Notably, the current oil market cycle has differed from the norm. Cycles typically follow a regular pattern: high prices encourage investment in resources; operators and service companies boost assets and manpower; production outgrows demand, prices fall, profits crash and investment dries up; production falls flat, demand continues to grow, prices recover and it begins again.

This time, the shale revolution has resulted in improved rig productivity, meaning production, particularly in North America, has grown despite the fall in capital investment. Prices have only recovered due to OPEC’s continuing production restrictions.

As a result, OFS companies have continued to experience the most arduous effects of the downturn. The supply chain in higher-cost basins and more asset-intensive areas, in particular, has suffered, due to unreliable demand and price competition. In response, companies have cut operating costs, moved capacity out of the market and cut prices. During the early stages of a downturn, companies will typically have contracts in place to sustain them for a period of time. If these expire before the market recovers, it becomes a matter of survival – a stage that many are still at now.

Eventually, however, these productivity gains will run their course and demand for oil will result in more capital being injected into wells. When activity picks up, service revenue intensity will increase – greater tendering activity, new contracts for idle rigs and vessels, and increasing utilisation are already apparent.

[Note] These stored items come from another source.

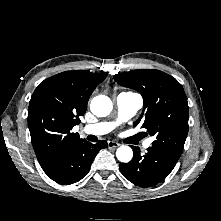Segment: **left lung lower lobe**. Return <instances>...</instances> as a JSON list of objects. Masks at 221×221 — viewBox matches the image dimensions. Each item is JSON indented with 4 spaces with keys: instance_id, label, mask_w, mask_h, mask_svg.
<instances>
[{
    "instance_id": "obj_1",
    "label": "left lung lower lobe",
    "mask_w": 221,
    "mask_h": 221,
    "mask_svg": "<svg viewBox=\"0 0 221 221\" xmlns=\"http://www.w3.org/2000/svg\"><path fill=\"white\" fill-rule=\"evenodd\" d=\"M132 148L133 159L129 163H121L119 168L130 182L140 187H151L163 181L180 157L168 150L153 146L141 156L138 147Z\"/></svg>"
}]
</instances>
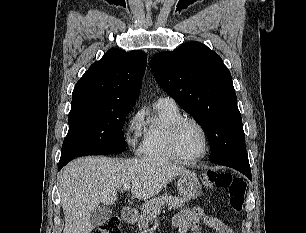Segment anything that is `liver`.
<instances>
[{
    "label": "liver",
    "mask_w": 306,
    "mask_h": 233,
    "mask_svg": "<svg viewBox=\"0 0 306 233\" xmlns=\"http://www.w3.org/2000/svg\"><path fill=\"white\" fill-rule=\"evenodd\" d=\"M183 173L189 171L161 158L112 159L87 156L75 159L58 175L65 218L63 233H90L94 229L92 210L100 203L113 205L121 186L130 184L134 197L149 199Z\"/></svg>",
    "instance_id": "obj_1"
}]
</instances>
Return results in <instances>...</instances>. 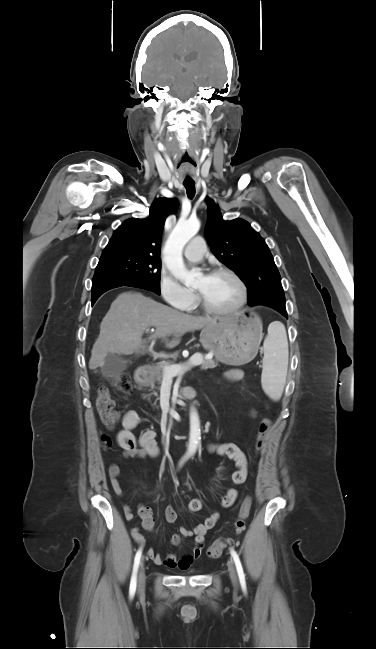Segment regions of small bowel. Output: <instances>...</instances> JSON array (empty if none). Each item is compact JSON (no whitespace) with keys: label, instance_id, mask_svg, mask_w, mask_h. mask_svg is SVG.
Masks as SVG:
<instances>
[{"label":"small bowel","instance_id":"obj_1","mask_svg":"<svg viewBox=\"0 0 376 649\" xmlns=\"http://www.w3.org/2000/svg\"><path fill=\"white\" fill-rule=\"evenodd\" d=\"M226 376L231 380H238L242 377V374L239 370L234 369L228 371L226 373ZM191 393L192 395L194 394L193 390H191ZM139 424L140 416L135 410H129L124 414L122 419V429L117 433L116 436V442L118 446L123 450L124 457L127 458L157 457L159 454V447L155 439L156 433L152 430H146L137 438L134 434V430L138 427ZM208 450L211 453H215L220 456H227L228 458L235 461L237 469L233 472L231 477L234 486H238L246 480L247 461L245 455L236 445L230 443L210 444L208 445ZM119 475V465H110L108 469V476L110 479L111 487L117 496H122L123 488L119 479ZM236 497V489H230L224 496L222 505L224 507L230 506L231 504H233ZM187 508L191 512H197L201 510L202 503L198 499H193L189 502ZM122 509L124 517L127 521L134 519V512L128 504H123ZM137 513L142 520V527L148 531H152L154 529V518L151 509L144 505H139L137 508ZM164 515L168 523H174L178 518L177 509L172 505L166 507ZM218 520L219 514L217 512H213L206 517L203 523L198 524L194 529H188L182 526L179 528V535H173V537L171 538V543L175 546L180 544L181 536L193 537L194 548L190 553L184 554L182 556H178L177 554L173 553L163 558L153 548H150L147 550L148 557L156 565L164 566L167 568L177 567L181 570L188 569L194 563V561H196L201 556L205 541V534L216 525ZM131 535L139 545L144 546L145 540L143 535L140 533L139 528H133L131 530Z\"/></svg>","mask_w":376,"mask_h":649}]
</instances>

We are seeing an uptick in the cycle and, eventually, pricing will increase and the market will return to medium- to long-term contracts; however, for some contractors, it will likely be several quarters, if not years, before this happens. In the interim, it will be down to OFS companies to manage their capital well, and undertake fixed, lower-rate contracts with caution.

Opportunities for investment

While the current environment remains tough, the OFS sector’s positioning in the cycle means opportunities for future growth are rife. Consolidation, portfolio optimisation and merger and acquisition (M&A) activity have increased. In 2017, we saw 215 deals announced globally in the OFS sector, a 13% rise compared with 2016 levels.

This has been driven by several key factors. A focus on cost efficiencies has resulted in more value chain integration, as companies enter into partnerships, joint ventures or full consolidation; the need to achieve economies of scale has driven the creation of dominant companies with broader asset portfolios; and the push to reduce commoditisation and enhance offerings has led to continued technology and digital data integration. Financial stress, too, has been a key driver, as companies are forced to liquidate or sell assets.

These factors will create further investment and growth opportunities, alongside increased access to capital markets. We saw a surge in global initial public offering (IPO) activity in 2017, with the OFS sector raising approximately US$2 billion, out of Canada, the UK and the US. On the debt and equity side, capital market conditions have continued to be robust. While banks remain cautious, there is appetite to provide debt to new customers, and financing opportunities are available in both the bond market and from alternative financial investors, such as hedge funds, depending on individual requirements.

The OFS market has started to recover. With M&A activity expected to strengthen in 2018, supported by an expected upsurge in upstream capex spending and an improving oil price environment, there are clear opportunities to seize, by financial investors and industry players alike, which will not be available for long.